Farmers are to get increased payments for protecting and boosting nature, the Government has announced as it faces pressure to deliver new environmental subsidies.
Speaking at the Oxford Farming Conference, Farming Minister Mark Spencer announced up to £1,000 extra cash for English farmers taking nature-friendly steps under the new “sustainable farming incentive” (SFI).
There will also be an average increase of 10% in payment rates for farmers who are in Countryside Stewardship agreements for ongoing work such as maintaining bird-friendly seed margins, creating scrub habitat, and managing upland grass areas to provide habitat for bugs and ground-nesting birds.
And payments through one-off grants for activities such as creating hedgerows, rewetting peatland, and reducing farmyard runoff under the Countryside Stewardship scheme will also increase by an average of 48%.
The announcement follows demands for more clarity on the new Environmental Land Management scheme (Elms) regime to pay farmers for “public goods” such as healthy soils, habitat creation and clean water.
The Elms payments, which cover England, will replace the EU agriculture regime of subsidies mostly on the basis of the amount of land farmed, with payouts under the old “basic payment scheme” (BPS) already being cut.

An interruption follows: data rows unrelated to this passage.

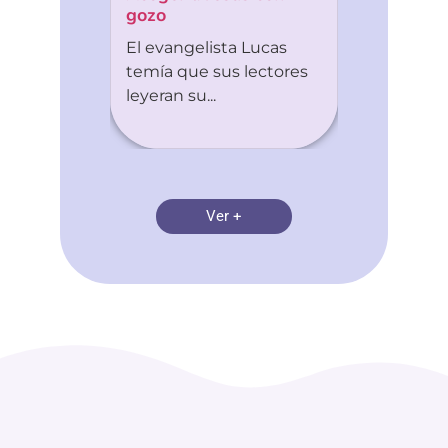
gozo
El evangelista Lucas
temía que sus lectores
leyeran su...
Ver +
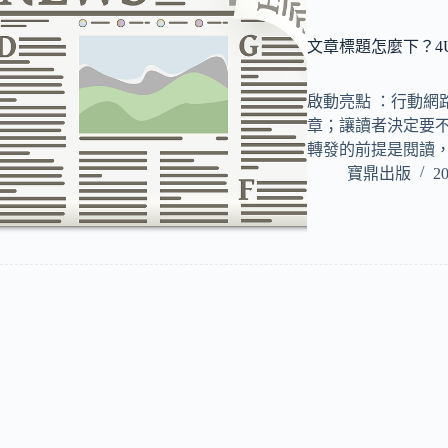
文章標題怎麼下？4
啟動亮點 ：行動網
章；讓讀者決定要不
轉發的前提是閱讀
寶鼎出版
20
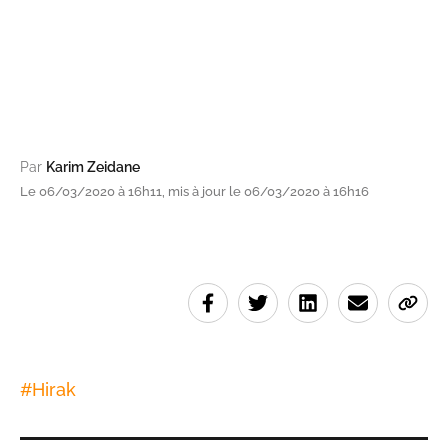
Par
Karim Zeidane
Le 06/03/2020 à 16h11, mis à jour le 06/03/2020 à 16h16
#
Hirak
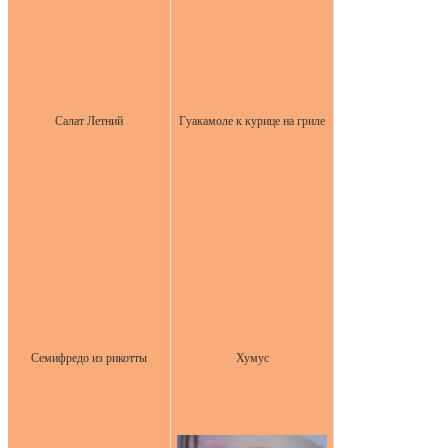
Салат Летний
Гуакамоле к курице на гриле
Семифредо из рикотты
Хумус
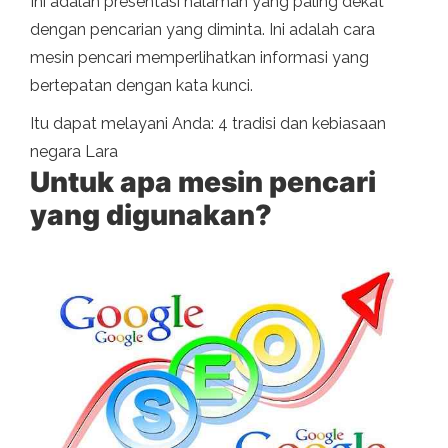
Ini adalah presentasi halaman yang paling dekat
dengan pencarian yang diminta. Ini adalah cara
mesin pencari memperlihatkan informasi yang
bertepatan dengan kata kunci.
Itu dapat melayani Anda: 4 tradisi dan kebiasaan
negara Lara
Untuk apa mesin pencari
yang digunakan?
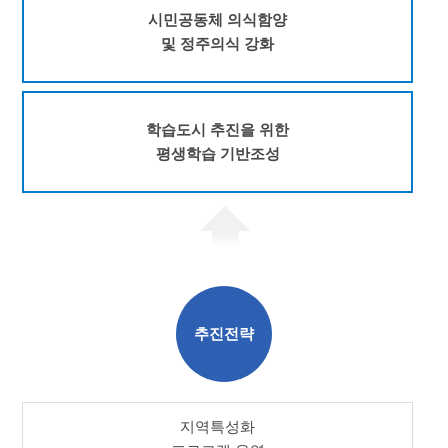
시민공동체 의식함양
및 정주의식 강화
학습도시 추진을 위한
평생학습 기반조성
추진전략
지역특성화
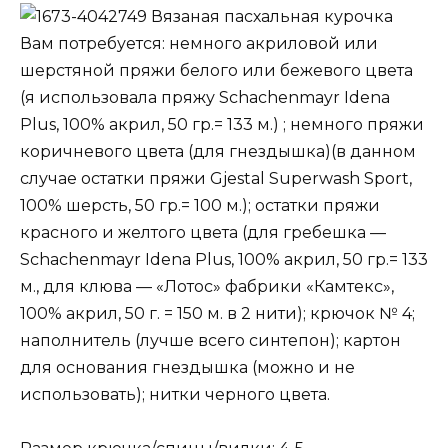
Вязаная пасхальная курочка
Вам потребуется: немного акриловой или
шерстяной пряжи белого или бежевого цвета
(я использовала пряжу Schachenmayr Idena
Plus, 100% акрил, 50 гр.= 133 м.) ; немного пряжи
коричневого цвета (для гнездышка)(в данном
случае остатки пряжи Gjestal Superwash Sport,
100% шерсть, 50 гр.= 100 м.); остатки пряжи
красного и желтого цвета (для гребешка —
Schachenmayr Idena Plus, 100% акрил, 50 гр.= 133
м., для клюва — «Лотос» фабрики «Камтекс»,
100% акрил, 50 г. = 150 м. в 2 нити); крючок № 4;
наполнитель (лучше всего синтепон); картон
для основания гнездышка (можно и не
использовать); нитки черного цвета.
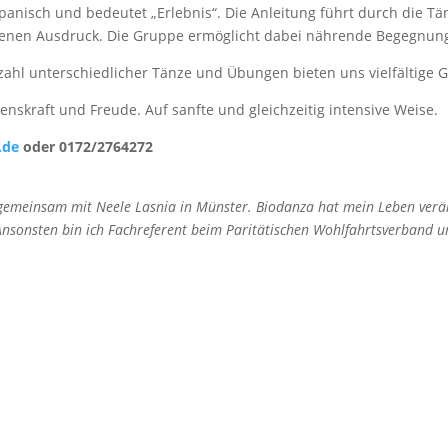
spanisch und bedeutet „Erlebnis“. Die Anleitung führt durch die Tä
 eigenen Ausdruck. Die Gruppe ermöglicht dabei nährende Begegnu
zahl unterschiedlicher Tänze und Übungen bieten uns vielfältige G
enskraft und Freude. Auf sanfte und gleichzeitig intensive Weise.
.de
oder 0172/2764272
 gemeinsam mit Neele Lasnia in Münster. Biodanza hat mein Leben verä
sonsten bin ich Fachreferent beim Paritätischen Wohlfahrtsverband und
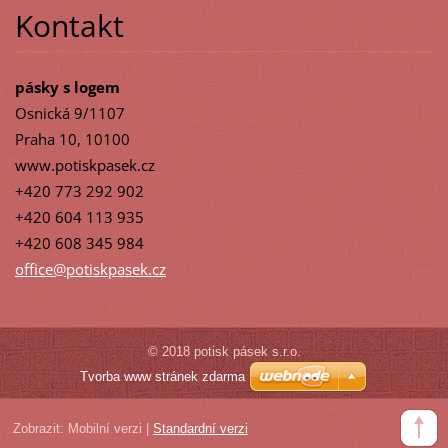
Kontakt
pásky s logem
Osnická 9/1107
Praha 10, 10100
www.potiskpasek.cz
+420 773 292 902
+420 604 113 935
+420 608 345 984
office@p
otiskpas
ek.cz
© 2018 potisk pásek s.r.o.
Tvorba www stránek zdarma
Zobrazit:
Mobilní verzi
|
Standardní verzi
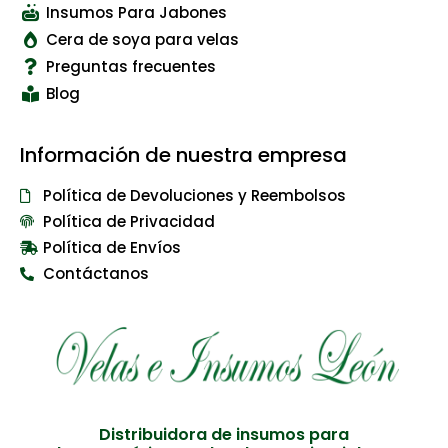
Insumos Para Jabones
Cera de soya para velas
Preguntas frecuentes
Blog
Información de nuestra empresa
Política de Devoluciones y Reembolsos
Política de Privacidad
Política de Envíos
Contáctanos
Distribuidora de insumos para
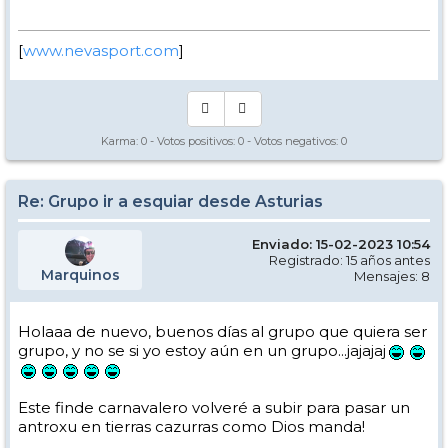
[
www.nevasport.com
]
Karma:
0
- Votos positivos:
0
- Votos negativos:
0
Re: Grupo ir a esquiar desde Asturias
Enviado: 15-02-2023 10:54
Registrado: 15 años antes
Marquinos
Mensajes: 8
Holaaa de nuevo, buenos días al grupo que quiera ser
grupo, y no se si yo estoy aún en un grupo...jajajaj
Este finde carnavalero volveré a subir para pasar un
antroxu en tierras cazurras como Dios manda!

Alongside payments for sustainable farming practices, such as managing soils, Elms was designed to pay for “local nature recovery” habitat creation on farms, which will now be developed from the existing Countryside Stewardship scheme.
Elms also has a strand for “landscape recovery” projects to restore nature at a large scale, including rewilding schemes.

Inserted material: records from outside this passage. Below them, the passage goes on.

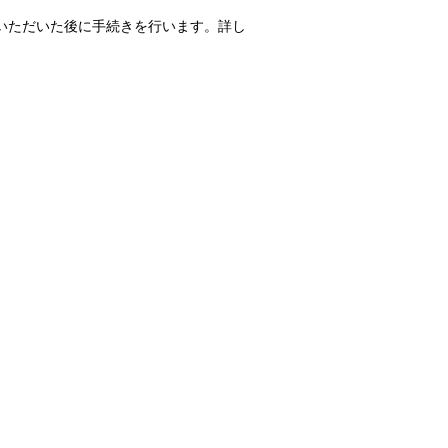
いただいた後に手続きを行います。詳し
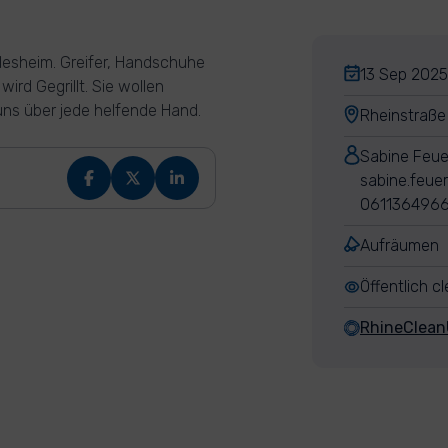
desheim. Greifer, Handschuhe
13 Sep 2025,
ird Gegrillt. Sie wollen
 uns über jede helfende Hand.
Rheinstraße
Sabine Feue
sabine.feue
061136496
Aufräumen
Öffentlich c
RhineClea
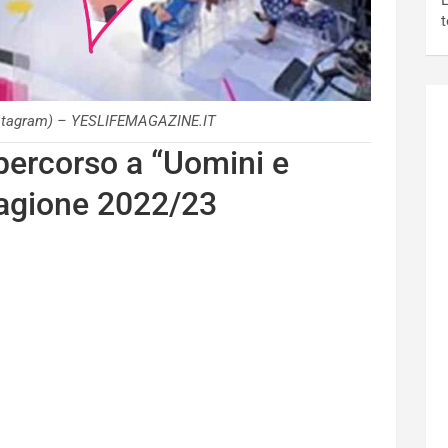
L
t
nstagram) – YESLIFEMAGAZINE.IT
 percorso a “Uomini e
tagione 2022/23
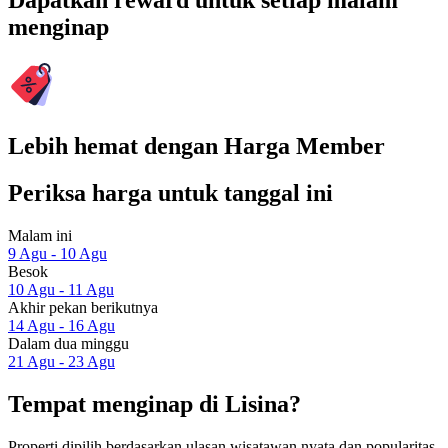
Dapatkan reward untuk setiap malam
menginap
Lebih hemat dengan Harga Member
Periksa harga untuk tanggal ini
Malam ini
9 Agu - 10 Agu
Besok
10 Agu - 11 Agu
Akhir pekan berikutnya
14 Agu - 16 Agu
Dalam dua minggu
21 Agu - 23 Agu
Tempat menginap di Lisina?
Properti dipilih berdasarkan ulasan wisatawan nyata dan popularitas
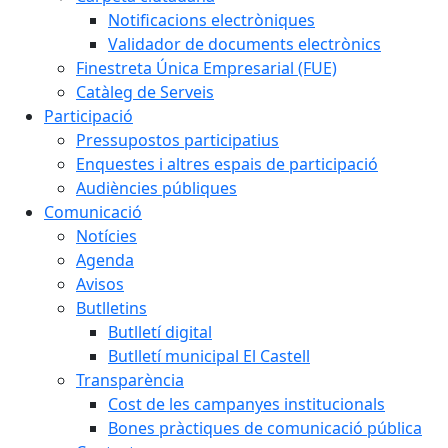
Notificacions electròniques
Validador de documents electrònics
Finestreta Única Empresarial (FUE)
Catàleg de Serveis
Participació
Pressupostos participatius
Enquestes i altres espais de participació
Audiències públiques
Comunicació
Notícies
Agenda
Avisos
Butlletins
Butlletí digital
Butlletí municipal El Castell
Transparència
Cost de les campanyes institucionals
Bones pràctiques de comunicació pública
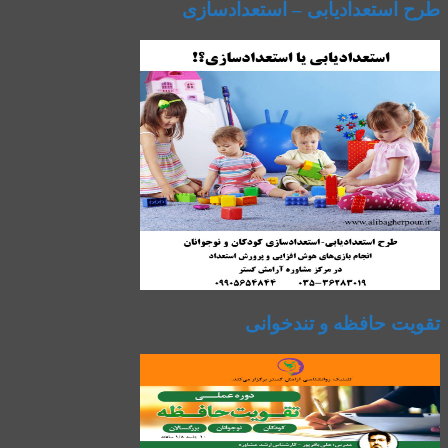
طرح استعدادیابی – استعدادسازی
تقویت حافظه و تندخوانی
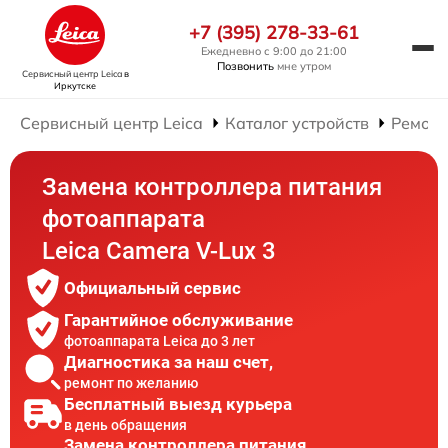
+7 (395) 278-33-61
Ежедневно с 9:00 до 21:00
Позвонить
мне утром
Сервисный центр Leica
в
Иркутске
Сервисный центр Leica
Каталог устройств
Ремонт
Замена контроллера питания
фотоаппарата
Leica Camera V-Lux 3
Официальный сервис
Гарантийное обслуживание
фотоаппарата Leica до 3 лет
Диагностика за наш счет,
ремонт по желанию
Бесплатный выезд курьера
в день обращения
Замена контроллера питания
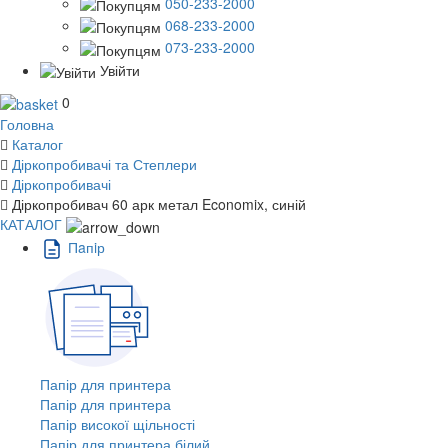
050-233-2000
068-233-2000
073-233-2000
Увійти
0
Головна
Каталог
Діркопробивачі та Степлери
Діркопробивачі
Діркопробивач 60 арк метал Economix, синій
КАТАЛОГ
Пaпiр
Папір для принтера
Папір для принтера
Папір високої щільності
Папір для принтера білий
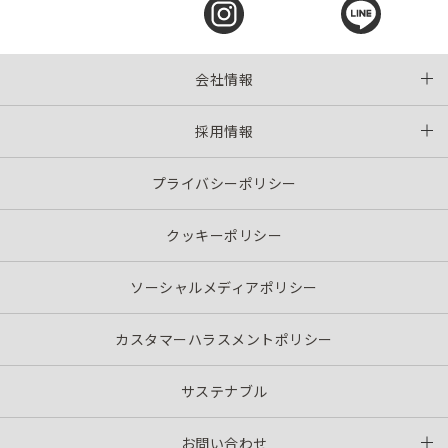
会社情報
採用情報
プライバシーポリシー
クッキーポリシー
ソーシャルメディアポリシー
カスタマーハラスメントポリシー
サステナブル
お問い合わせ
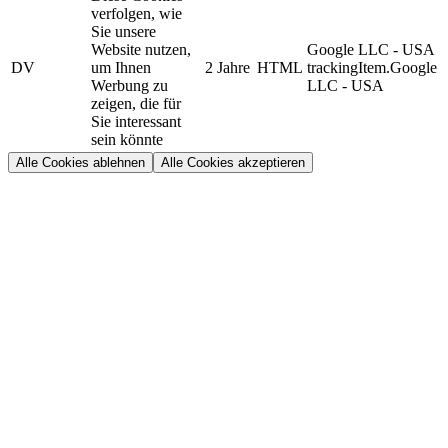
verfolgen, wie
Sie unsere
Website nutzen,
Google LLC - USA
DV
um Ihnen
2 Jahre
HTML
trackingItem.Google
Werbung zu
LLC - USA
zeigen, die für
Sie interessant
sein könnte
Alle Cookies ablehnen
Alle Cookies akzeptieren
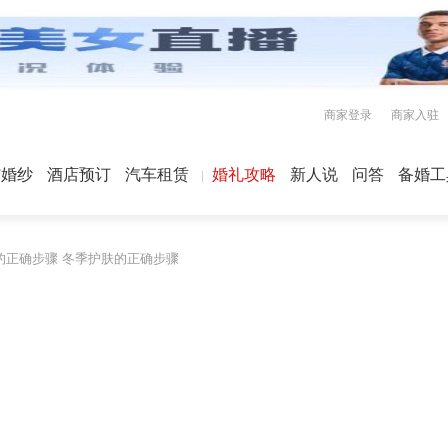
商家登录
商家入驻
屿婚纱
酒店预订
汽车租赁
婚礼攻略
新人说
问答
备婚工
的正确步骤 冬季护肤的正确步骤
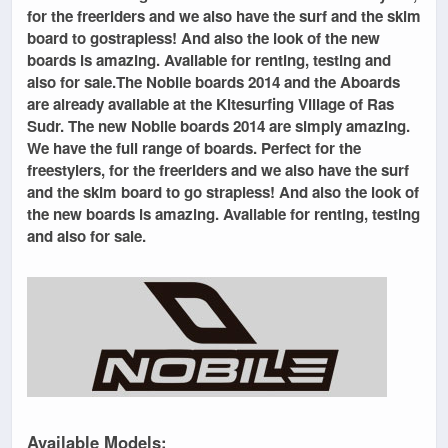
for the
freeriders
and we also have
the surf and the skim
board
to go
strapless
! And also the look of the new
boards is amazing. Available for
renting, testing and
also for sale
.The
Nobile boards 2014
and the
Aboards
are already
available
at the
Kitesurfing Village of Ras
Sudr
. The new Nobile boards 2014 are simply amazing.
We have the full range of boards. Perfect for the
freestylers, for the freeriders and we also have the surf
and the skim board to go strapless! And also the look of
the new boards is amazing. Available for renting, testing
and also for sale.
Available Models:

Mr Spencer said: “My challenge to our great industry is simple – this year, take another look at the Environmental Land Management schemes and think about what options and grants will help support your farm.
“As custodians of more than 70% of our countryside, the nation is relying on its farmers to protect our landscapes as well as produce the high-quality food we are known for, and we are increasing payment rates to ensure farmers are not out of pocket for doing the right thing by the environment.

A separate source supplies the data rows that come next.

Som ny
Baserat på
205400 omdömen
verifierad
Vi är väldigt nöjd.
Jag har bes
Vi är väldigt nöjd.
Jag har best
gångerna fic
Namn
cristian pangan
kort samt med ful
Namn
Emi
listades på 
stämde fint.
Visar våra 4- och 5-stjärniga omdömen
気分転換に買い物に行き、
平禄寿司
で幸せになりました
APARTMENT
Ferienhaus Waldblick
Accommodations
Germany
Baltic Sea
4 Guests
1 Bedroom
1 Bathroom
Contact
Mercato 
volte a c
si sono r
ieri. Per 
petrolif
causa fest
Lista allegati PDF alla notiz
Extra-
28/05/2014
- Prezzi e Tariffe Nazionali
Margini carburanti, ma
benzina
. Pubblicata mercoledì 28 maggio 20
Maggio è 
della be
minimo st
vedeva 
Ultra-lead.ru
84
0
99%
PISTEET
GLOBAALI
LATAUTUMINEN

“By increasing the investment in these schemes, I want farmers to see this stacks up for business – whatever the size of your holding.”
The increase in funding for environmental efforts is being paid for by ongoing annual reductions in basic payments being made to farmers, with £1 billion of the £2.4 billion annual agriculture budget now available for nature-friendly farming and schemes such as driving productivity or innovation on farms.
The Countryside Stewardship options have been assessed individually to ensure they are paying a fair price to farmers for delivering the actions to protect the countryside, taking into account rising costs.
The new payment of £20 a hectare for up to 50 hectares of land for entering the SFI, which could deliver farmers an extra £1,000, aims to drive take-up in the scheme which has so far had low numbers signing up.
Just under 2,000 businesses have applied for the scheme, and there are some 1,570 live agreements in place, figures show.
The cash – a “management payment” – aims to cover the administrative costs of entering into the scheme, and attract smaller businesses such as tenant farmers.
Under SFI, farmers are being paid to improve soils and moorlands, and an expanded set of actions they will be paid to take in 2023 will be published shortly, the Environment Department (Defra) said.
It is hoped SFI measures will be taken at scale across the countryside, alongside productive farming with measures such as cutting inputs including pesticides and fertiliser to produce healthy soils, improve water quality and cut carbon emissions, and taking care of habitats such as rivers and hedges.
Payments under woodland creation and tree schemes in England are also being updated this year, Defra said, to encourage farmers to incorporate more trees as a natural resource on farms.
Mark Tufnell, president of the Country Land and Business Association (CLA), said: “Today’s announcement shows Government is listening and adapting to the concerns of farmers.
“It reduces uncertainty, supports proper valuations and creates stronger incentives for a wider range of farms to enter into the schemes.
“All this is to be welcomed, but everything is moving too slowly.”
He said details of payment rates and standards, particularly for the SFI, are “desperately needed”, and urged Defra to act more quickly.
National Farmers’ Union vice president David Exwood said farmers are having to make “crucial long-term decisions that are essential to running viable and profitable food producing businesses” without the clarity needed on Elm schemes and options.
“While some of these latest changes are welcome, including enhanced payments for farmers and landowners through the Countryside Stewardship scheme and the introduction of a Sustainable Farming Incentive (SFI) management payment, it risks being too little too late, especially given the current economic challenges we are experiencing and the rapid erosion of direct payments,” he said.
The Wildlife Trusts criticised the “low ambition” of what has been revealed of the schemes, with chief executive Craig Bennett warning: “Farmers need much more support to adapt to climate change – they need stronger incentives to do the right thing.”
He said more money is going into the least effective strand of the scheme, which will deliver the smallest amount of public benefits.